Dalam pertemuan tersebut, para petani menyampaikan sejumlah keluhan mulai dari rendahnya harga hingga penutupan pabrik gula.
"Petani tebu hari-hari ini alami agak sulit menjual gula kami di pasar. Alhamdulillah dalam kondisi begitu, bapak perintahkan Bulog untuk membeli gula petani Rp 9.700 tapi ini masih di bawah BPP (biaya pokok produksi) kami," kata salah satu petani tebu, Sumitro Samadikun di Istana Negara, Jakarta, Rabu (6/2/2019).
Sumitro menuturkan, idealnya Bulog membeli gula petani dengan harga Rp 10.500 per kg sesuai biaya pokok produksi.
Baca Juga
Advertisement
Selain itu, petani juga mengeluhkan sikap Bulog yang hanya membeli gula petani yang berafiliasi dengan BUMN dengan harga Rp 9.700 per kg. Sementara gula yang diproduksi petani biasa hanya dihargai Rp 9.000 per kg.
"Apa yang dilakukan Bulog belum menyentuh seluruh petani," ujar dia.
Sumitro juga menyinggung kebijakan pemerintah yang mengimpor gula. Menurut dia, kebijakan tersebut menjadi salah satu pemicu jatuhnya harga gula dalam negeri.
"Impor masih diperlukan. Namun, saat stok gula masih ada, sementara tidak impor sampai produk kami 2019 bisa masuk pasar," ucapnya.
Reporter:Titin Supriatin
Sumber: Merdeka.com
Berharap Bangun Pabrik Gula Modern
Selain itu, beberapa pabrik gula mulai ditutup dengan harapan petani tebu beralih ke pabrik gula modern.

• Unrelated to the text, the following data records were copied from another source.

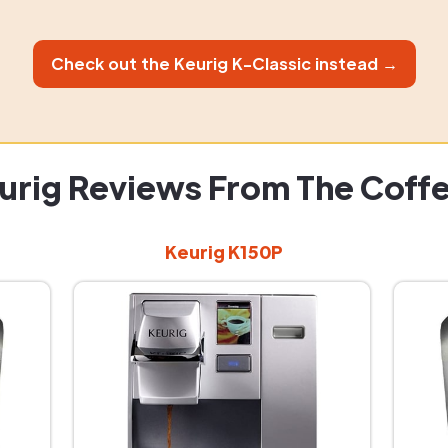
Check out the Keurig K-Classic instead →
urig Reviews From The Coff
Keurig K150P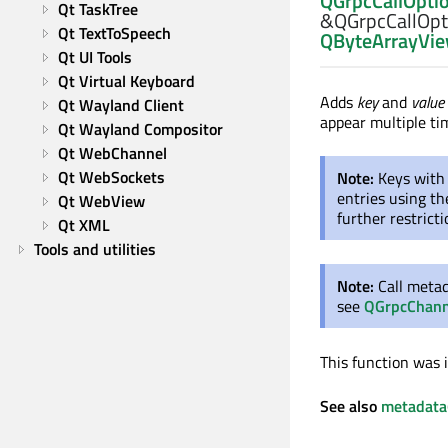
QGrpcCallOpti
Qt TaskTree
&QGrpcCallOpti
Qt TextToSpeech
QByteArrayVi
Qt UI Tools
Qt Virtual Keyboard
Adds
key
and
value
Qt Wayland Client
appear multiple ti
Qt Wayland Compositor
Qt WebChannel
Qt WebSockets
Note:
Keys with
entries using t
Qt WebView
further restrict
Qt XML
Tools and utilities
Note:
Call meta
see
QGrpcChann
This function was 
See also
metadata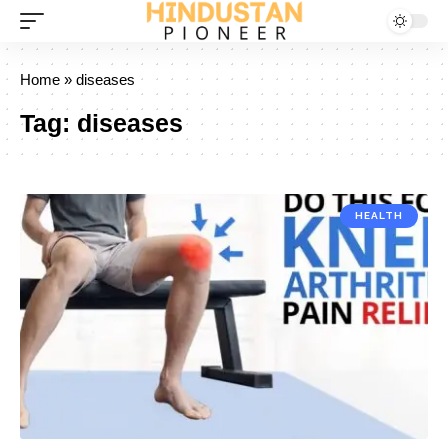
Home
»
diseases
Tag:
diseases
HEALTH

Sumitro berharap, pemerintah meninjau kembali kebijakan tersebut. Pemerintah juga diminta terlebih dahulu membangun pabrik gula modern sebagai percontohan sebelum menutup pabrik lama.
"Kami mohon sebelum ditutup, diberikan contoh dibangunnya pabrik gula yang baru dan modern. Sehingga keuntungan bisa kembali ke petani. Baru pas pabrik berdiri, pabrik yang lama bisa ditutup," kata dia.
Berbeda dengan Sumitro, Harmanois yang merupakan petani tebu Lampung mengaku kecewa tidak meratanya bantuan sosial dari pemerintah. Sumitro terakhir kali mendapat bantuan berupa pupuk dan alat pertanian tebu pada 2014 lalu.
"Ini saja karena 3 tahun enggak nyampe (bantuan sosial) karena ada kebijakan harus ada sertifikasi bibit sedangkan perusahaan di Lampung tidak pernah keluarkan sertifikat itu," ujar dia.